“色”はデザインやビジュアルストーリーテリングに置ける基本的な要素であり、画面で目に見える以上の内容を伝えるものです。私たちは色を物体を説明するのに使ったり、感情を表現したり、観客の反応を引き起こさせるために使ったりします。ビデオ制作のポストプロダクション過程では、カラーグレーディングまたは色補正をして色を完璧なものにします。かつては色のプロフェッショナルの仕事だったものが、今ではカラーグレーディングや色補正のツールは、今日ではほとんどの動画編集プログラムに付属され、誰もが利用できます。よく色補正とカラーグレーディングは同じものと思われたり同じように使われたりしますが、実際にはまったく別のものです。ここではそれぞれについて説明していきます

色補正

色補正とは、ビデオフッテージのクリップを複数のショットの中で周囲の色温度に合うように補正する工程を指します。色のバランスを合わせることで、白い色は白く、黒い色は黒く見えるようにし、他の色はその間で偏りなく発色するようにすることです。

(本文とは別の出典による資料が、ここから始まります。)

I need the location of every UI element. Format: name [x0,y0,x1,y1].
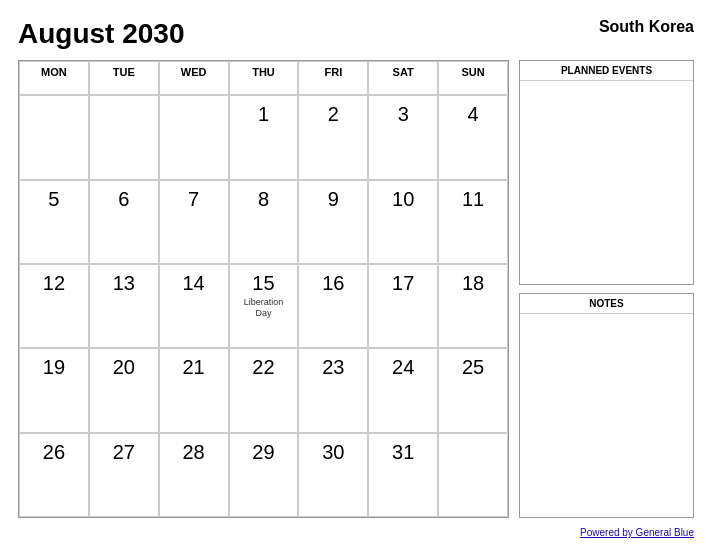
notes-box: NOTES [519,293,694,518]
day-cell: 30 [298,433,368,517]
day-number: 18 [462,271,484,295]
day-cell: 28 [159,433,229,517]
day-cell: 15Liberation Day [229,264,299,348]
day-number: 21 [183,355,205,379]
day-cell: 20 [89,348,159,432]
footer: Powered by General Blue [18,522,694,540]
day-number: 6 [118,187,129,211]
day-number: 31 [392,440,414,464]
day-cell: 26 [19,433,89,517]
day-number: 22 [252,355,274,379]
day-header: FRI [298,61,368,95]
notes-title: NOTES [520,294,693,314]
day-number: 13 [113,271,135,295]
day-cell: 6 [89,180,159,264]
day-cell [19,95,89,179]
day-number: 4 [468,102,479,126]
day-cell [159,95,229,179]
day-number: 20 [113,355,135,379]
day-cell: 9 [298,180,368,264]
day-header: WED [159,61,229,95]
day-cell: 7 [159,180,229,264]
day-cell: 8 [229,180,299,264]
day-cell: 29 [229,433,299,517]
day-number: 15 [252,271,274,295]
day-cell: 24 [368,348,438,432]
day-number: 27 [113,440,135,464]
day-number: 5 [48,187,59,211]
day-cell: 14 [159,264,229,348]
day-number: 30 [322,440,344,464]
day-cell: 22 [229,348,299,432]
notes-content [520,314,693,517]
day-number: 3 [398,102,409,126]
planned-events-box: PLANNED EVENTS [519,60,694,285]
day-cell: 4 [438,95,508,179]
day-number: 28 [183,440,205,464]
day-header: TUE [89,61,159,95]
side-section: PLANNED EVENTS NOTES [519,60,694,518]
day-number: 29 [252,440,274,464]
day-number: 1 [258,102,269,126]
day-cell: 19 [19,348,89,432]
day-cell: 27 [89,433,159,517]
day-number: 19 [43,355,65,379]
day-cell [89,95,159,179]
day-number: 17 [392,271,414,295]
day-cell [438,433,508,517]
day-number: 25 [462,355,484,379]
day-number: 10 [392,187,414,211]
day-cell: 18 [438,264,508,348]
day-event: Liberation Day [238,297,290,319]
day-cell: 10 [368,180,438,264]
day-number: 16 [322,271,344,295]
day-cell: 3 [368,95,438,179]
day-cell: 31 [368,433,438,517]
page-header: August 2030 South Korea [18,18,694,50]
day-cell: 12 [19,264,89,348]
day-header: THU [229,61,299,95]
day-cell: 13 [89,264,159,348]
day-number: 14 [183,271,205,295]
day-number: 24 [392,355,414,379]
planned-events-title: PLANNED EVENTS [520,61,693,81]
day-number: 11 [462,187,484,211]
country-title: South Korea [599,18,694,36]
day-header: MON [19,61,89,95]
planned-events-content [520,81,693,284]
calendar-section: MONTUEWEDTHUFRISATSUN1234567891011121314… [18,60,509,518]
day-number: 2 [328,102,339,126]
day-number: 9 [328,187,339,211]
day-number: 12 [43,271,65,295]
day-cell: 17 [368,264,438,348]
powered-by-link[interactable]: Powered by General Blue [580,527,694,538]
day-number: 7 [188,187,199,211]
day-header: SUN [438,61,508,95]
calendar-grid: MONTUEWEDTHUFRISATSUN1234567891011121314… [19,61,508,517]
day-cell: 2 [298,95,368,179]
day-number: 23 [322,355,344,379]
day-number: 26 [43,440,65,464]
day-cell: 23 [298,348,368,432]
day-cell: 21 [159,348,229,432]
month-year-title: August 2030 [18,18,185,50]
day-header: SAT [368,61,438,95]
day-cell: 5 [19,180,89,264]
day-cell: 11 [438,180,508,264]
day-number: 8 [258,187,269,211]
day-cell: 1 [229,95,299,179]
day-cell: 25 [438,348,508,432]
main-content: MONTUEWEDTHUFRISATSUN1234567891011121314… [18,60,694,518]
day-cell: 16 [298,264,368,348]
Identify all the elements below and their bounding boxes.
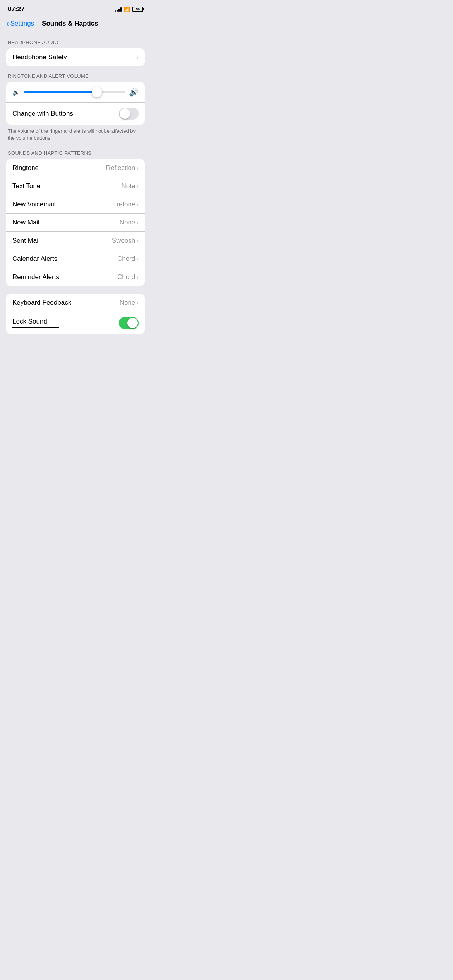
battery-icon: 50 <box>132 7 143 12</box>
sent-mail-item[interactable]: Sent Mail Swoosh › <box>6 232 145 250</box>
reminder-alerts-chevron: › <box>137 274 139 280</box>
reminder-alerts-right: Chord › <box>117 273 139 281</box>
lock-sound-left: Lock Sound <box>12 318 59 328</box>
ringtone-value: Reflection <box>106 164 136 172</box>
text-tone-chevron: › <box>137 183 139 189</box>
ringtone-right: Reflection › <box>106 164 139 172</box>
change-with-buttons-toggle[interactable] <box>119 108 139 120</box>
text-tone-value: Note <box>121 182 135 190</box>
new-mail-right: None › <box>120 219 139 226</box>
calendar-alerts-value: Chord <box>117 255 135 263</box>
sent-mail-value: Swoosh <box>112 237 135 245</box>
status-bar: 07:27 📶 50 <box>0 0 151 16</box>
ringtone-chevron: › <box>137 165 139 171</box>
new-mail-label: New Mail <box>12 219 39 226</box>
keyboard-feedback-value: None <box>120 299 136 307</box>
section-label-sounds: SOUNDS AND HAPTIC PATTERNS <box>6 143 145 159</box>
wifi-icon: 📶 <box>124 7 130 12</box>
keyboard-feedback-label: Keyboard Feedback <box>12 299 71 307</box>
reminder-alerts-item[interactable]: Reminder Alerts Chord › <box>6 268 145 286</box>
new-voicemail-right: Tri-tone › <box>113 200 139 208</box>
sent-mail-right: Swoosh › <box>112 237 139 245</box>
ringtone-item[interactable]: Ringtone Reflection › <box>6 159 145 177</box>
volume-high-icon: 🔊 <box>129 87 139 97</box>
back-button[interactable]: ‹ Settings <box>6 19 34 28</box>
calendar-alerts-item[interactable]: Calendar Alerts Chord › <box>6 250 145 268</box>
new-voicemail-item[interactable]: New Voicemail Tri-tone › <box>6 195 145 214</box>
lock-sound-toggle[interactable] <box>119 317 139 329</box>
change-with-buttons-label: Change with Buttons <box>12 110 73 118</box>
text-tone-item[interactable]: Text Tone Note › <box>6 177 145 195</box>
back-chevron-icon: ‹ <box>6 19 9 28</box>
page-title: Sounds & Haptics <box>42 20 98 27</box>
calendar-alerts-label: Calendar Alerts <box>12 255 57 263</box>
volume-card: 🔈 🔊 Change with Buttons <box>6 82 145 125</box>
bottom-card: Keyboard Feedback None › Lock Sound <box>6 294 145 334</box>
text-tone-label: Text Tone <box>12 182 40 190</box>
calendar-alerts-right: Chord › <box>117 255 139 263</box>
new-voicemail-label: New Voicemail <box>12 200 56 208</box>
lock-sound-row: Lock Sound <box>6 312 145 334</box>
volume-slider-fill <box>24 91 97 93</box>
sent-mail-chevron: › <box>137 238 139 244</box>
headphone-safety-label: Headphone Safety <box>12 53 67 61</box>
volume-note: The volume of the ringer and alerts will… <box>6 125 145 143</box>
signal-icon <box>115 7 122 12</box>
headphone-card: Headphone Safety › <box>6 48 145 66</box>
reminder-alerts-label: Reminder Alerts <box>12 273 59 281</box>
keyboard-feedback-right: None › <box>120 299 139 307</box>
headphone-safety-chevron: › <box>137 54 139 60</box>
calendar-alerts-chevron: › <box>137 256 139 262</box>
nav-bar: ‹ Settings Sounds & Haptics <box>0 16 151 33</box>
headphone-safety-item[interactable]: Headphone Safety › <box>6 48 145 66</box>
new-mail-value: None <box>120 219 136 226</box>
lock-sound-bar <box>12 327 59 328</box>
back-label: Settings <box>10 20 34 27</box>
change-with-buttons-row: Change with Buttons <box>6 103 145 125</box>
new-voicemail-chevron: › <box>137 201 139 207</box>
new-voicemail-value: Tri-tone <box>113 200 135 208</box>
lock-sound-label: Lock Sound <box>12 318 59 326</box>
volume-low-icon: 🔈 <box>12 89 20 96</box>
reminder-alerts-value: Chord <box>117 273 135 281</box>
section-label-volume: RINGTONE AND ALERT VOLUME <box>6 66 145 82</box>
ringtone-label: Ringtone <box>12 164 39 172</box>
keyboard-feedback-item[interactable]: Keyboard Feedback None › <box>6 294 145 312</box>
content: HEADPHONE AUDIO Headphone Safety › RINGT… <box>0 33 151 334</box>
sounds-haptic-card: Ringtone Reflection › Text Tone Note › N… <box>6 159 145 286</box>
status-time: 07:27 <box>8 5 24 13</box>
volume-slider-thumb[interactable] <box>92 87 102 97</box>
sent-mail-label: Sent Mail <box>12 237 40 245</box>
volume-slider-track[interactable] <box>24 91 125 93</box>
keyboard-feedback-chevron: › <box>137 300 139 306</box>
text-tone-right: Note › <box>121 182 139 190</box>
toggle-knob <box>120 108 130 119</box>
section-label-headphone: HEADPHONE AUDIO <box>6 33 145 48</box>
new-mail-chevron: › <box>137 219 139 226</box>
status-icons: 📶 50 <box>115 7 143 12</box>
new-mail-item[interactable]: New Mail None › <box>6 214 145 232</box>
lock-sound-toggle-knob <box>127 318 138 328</box>
volume-slider-row: 🔈 🔊 <box>6 82 145 103</box>
headphone-safety-right: › <box>137 54 139 60</box>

色補正の目的は、ビデオ映像を人間の目から見たような色合いにすることです。人間の目では、暖かい光でも冷たい光の下でも、白い物は常に白く見えます。しかし、カメラを適切なホワイトバランスに設定していない場合、青みがかった白か、黄色がかった白、または実際の白のいずれかが表れます。

また、一日かけて屋外で撮影する場合、太陽の光や位置が変わることで、撮影した映像の色が刻々と変わってしまうでしょう。そこで色補正が必要になります。全てのショットが継ぎ接ぎのようにならず、同じ時に撮影されたように見えるからです。色補正は、マスクやマットと同様に一次および二次ツールとして利用できます

色補正は、多くのハリウッド大作映画で使用されています。トランスフォーマーやブラックホーク·ダウンのようなアクション映画からザ・リングやソウのようなホラー映画まで、人の視覚に近い自然な映像にするために使用されています。ハリウッドで使用されている多数の色補正プロファイルの例をこちらからご覧いただけます。

一次および二次色補正

一次補正は、画像全体に適用されます。赤、青、緑、ガンマ(中間トーン)影(ブラック)とハイライト(白)の強さを調整するのです。ひとつの色の強さを変更するだけで、イメージの外観がかなり変わります。.

二次補正は、クロマキー合成と同じ考えに基づいています。彩度、輝度、色相をイエロー、マゼンタ、シアン、青、緑、赤に限って変更するのです。スペクトル内の他の色はほとんど影響を受けません。

マスクとマット

一次および二次補正の他に、マットやマスクなどの幾何学的形状を使用して、画像の特定領域のみの色調整をすることができます。これは、特定の部分の色を変更したり、または特定の部分を除いた全ての部分の色を変更することが可能であるということです。

カラーグレーディング

カラーグレーディングは、色補正からさらに一歩進んだ調整をします。美的目的と伝達目的のために画像に手を加えるのです。ビデオが一応完成したら、次に色を操作して新しいビジュアルトーンを作成し、物語を更に印象深いものに加工していきます。

全てのビデオは、加法混色システムを使用しています。光の三原色である赤、青、緑を用い、その他の色はこれら三原色の組み合わせを利用して作成されます。混合の割合は等しい必要はありません。カラーグレーディングは、これら三色の閾値と適用の範囲を操作して行います。

ビデオに午後の太陽のイメージを与えたいのであれば、赤色スペクトル側に色を少し寄せることで調整できます。また、クールな雰囲気を与えたい場合は、青色スペクトル側へ色を寄せます。

特定の気分を強調したり、ストーリーをより明確に伝えるために、撮影監督はカラーグレーディングを使用します。テレビでいうカラーグレーディングの例としては、ヒストリーチャンネルのトップギア、映画ではバイオハザードIV アフターライフやマトリックスが挙げられます。こちらからハリウッドで使用されているカラーグレーディングプロファイルをご覧いただけます。

実費優先主義

今日、色補正やカラーグレーディングツールが映像編集ソフトウェア上で利用できると、すぐにその虜になってしまいます。特にカラーグレーディングは便利です。優れたカラーグレードというのは単に見栄えを良くするのではなく、動画の主題、テーマなどに動機付けされて行うものなのです。中でもカラーグレードを決めるのに最も重要なのは物語自体です。シンプルな色使いであることを恐れてはいけません。